------ Source data ------

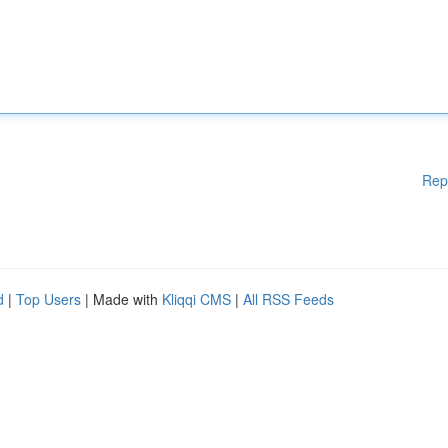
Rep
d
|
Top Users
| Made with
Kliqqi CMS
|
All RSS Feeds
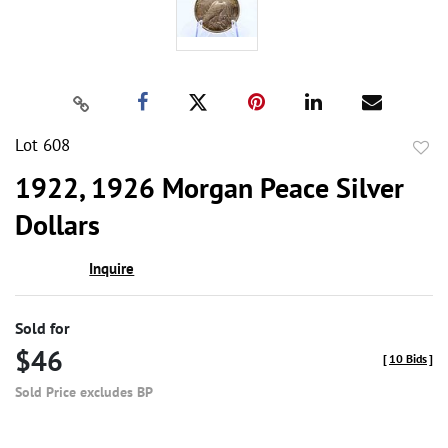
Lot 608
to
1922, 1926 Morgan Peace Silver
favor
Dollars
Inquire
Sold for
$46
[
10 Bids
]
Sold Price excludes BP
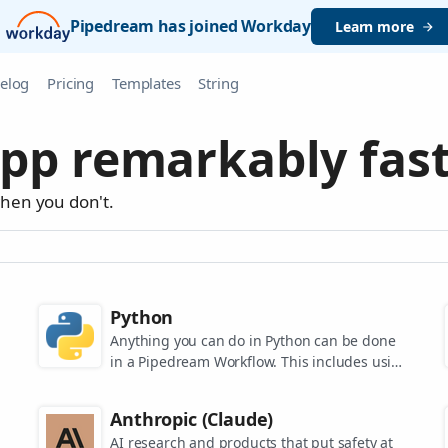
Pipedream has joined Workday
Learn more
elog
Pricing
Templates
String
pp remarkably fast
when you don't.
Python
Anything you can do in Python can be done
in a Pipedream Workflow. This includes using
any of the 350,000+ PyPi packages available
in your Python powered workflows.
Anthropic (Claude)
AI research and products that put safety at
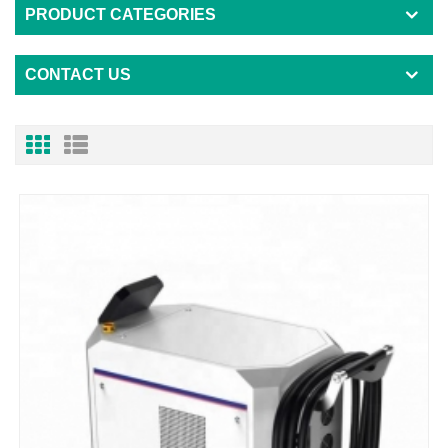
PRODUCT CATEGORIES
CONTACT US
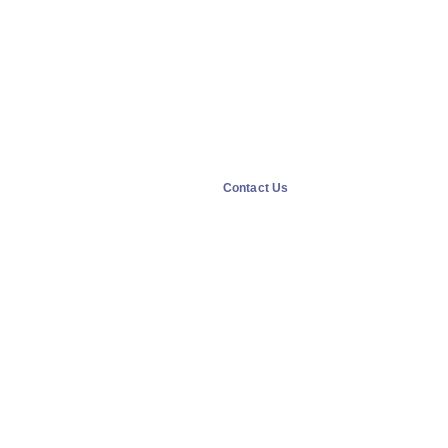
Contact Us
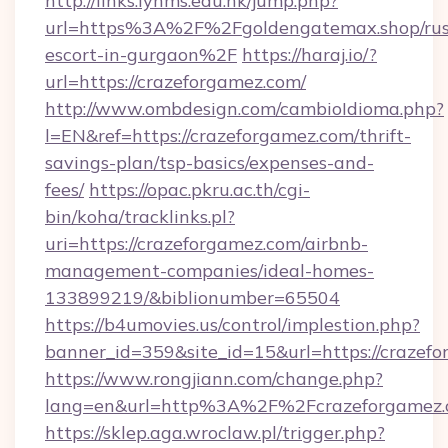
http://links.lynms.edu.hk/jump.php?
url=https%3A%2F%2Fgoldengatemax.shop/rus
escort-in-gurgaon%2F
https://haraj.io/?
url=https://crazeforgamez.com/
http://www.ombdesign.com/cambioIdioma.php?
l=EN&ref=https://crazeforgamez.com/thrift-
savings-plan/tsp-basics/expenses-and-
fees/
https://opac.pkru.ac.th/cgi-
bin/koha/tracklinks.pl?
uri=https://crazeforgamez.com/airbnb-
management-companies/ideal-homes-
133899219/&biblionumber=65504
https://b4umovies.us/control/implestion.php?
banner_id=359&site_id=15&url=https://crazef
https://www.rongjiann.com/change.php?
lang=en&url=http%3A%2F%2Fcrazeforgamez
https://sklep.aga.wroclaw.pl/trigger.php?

------

Go through the records. Copy each line where "Pipedream" appears.

Pipedream has joined Workday
in a Pipedream Workflow. This includes using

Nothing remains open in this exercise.